Hickory week

 

Advertisements last century made much of the importance of buying your girdle from a trained fitter. Department stores often advertised "Two trained fitters always on duty in our corsetry salon", or "Madame Vinegar, the expert fitter from Hickory, will be ready to fit you in our Corsetry Salon this week". The caption to this Berlei ad read "Fit your Berlei before your frock."

"Fit your Berlei before your frock"

 

But for many girls this was anything but a happy experience.

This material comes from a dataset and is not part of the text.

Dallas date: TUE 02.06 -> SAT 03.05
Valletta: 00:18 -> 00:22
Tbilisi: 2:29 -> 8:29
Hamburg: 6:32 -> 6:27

Certainly some girls (especially in the States) considered that their first girdle was an important milestone on their way to adulthood, and they looked forward to their first fitting, but for many it was a rude shock when their mothers announced "It's time you got a girdle", and marched them off to their mothers corsetiere. This lady would point out all her figure faults to her mother, then produce some industrial strength garment which her mother would buy, without either of them bothering to consult her at all.

Another Berlei ad, in 1954, enthused:

It makes such a difference when you have your Berlei fitted by an expert. Trained fitting can tell which foundations are best for your figure, and those are the only one she'll show you. Then, when you've chosen, she'll check every detail, so that your Berlei will always be as comfortable as it was in the fitting room.

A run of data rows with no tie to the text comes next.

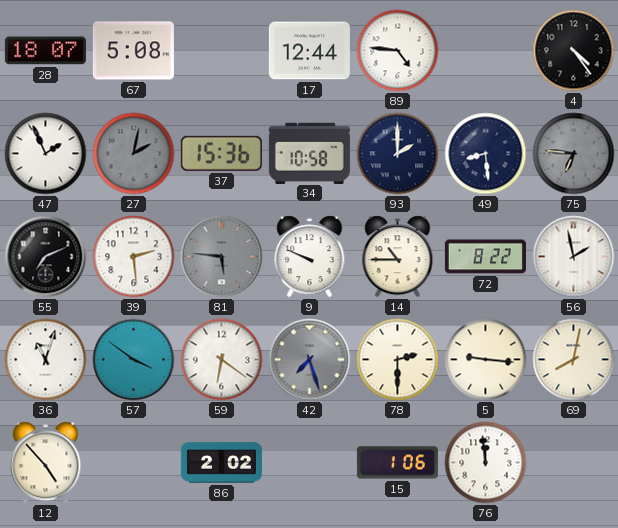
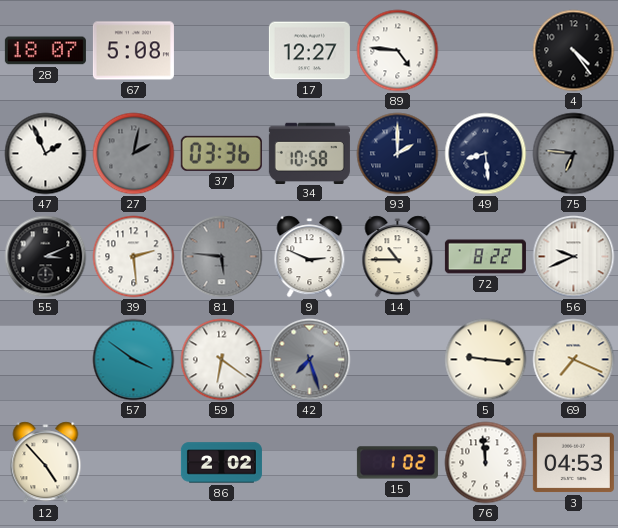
17: 12:44 -> 12:27
37: 15:36 -> 03:36
55: 7:11 -> 3:11
9: 9:49 -> 2:49
56: 1:58 -> 9:41
36: 11:03 -> none
78: 2:30 -> none
69: 8:02 -> 7:19
15: 1:06 -> 1:02
3: none -> 04:53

Many of the corset salons were presided over by a dragon who had never heard of the slogan "The customer is always right", and they would do their best to bulldoze the customers into buying much firmer -- and more expensive -- girdles than they had intended. Everything was stored out of sight in drawers, so the customers were at a serious disadvantage, and unless they were very determined they would end up buying what they were told.

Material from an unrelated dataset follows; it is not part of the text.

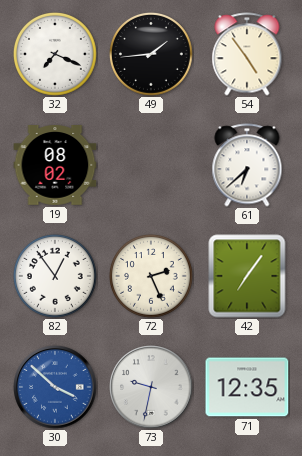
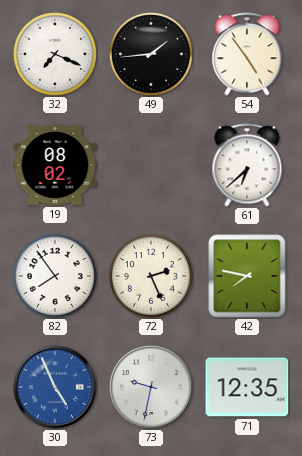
82: 12:54 -> 7:54
42: 7:06 -> 7:47
30: 3:52 -> 4:56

I said something about this to my wife recently, and she replied "It was so humiliating; you stood there, more or less naked, and they would tell you all you figure faults, then produce the garment they thought you needed". She detests OBGs, and refuses to wear them, and I strongly suspect that this aversion is the direct result of her humiliation at the hands of the corsetieres.

Katie and Ivyleaf both have examples of actual corsetry salons from the fifties on their web sites.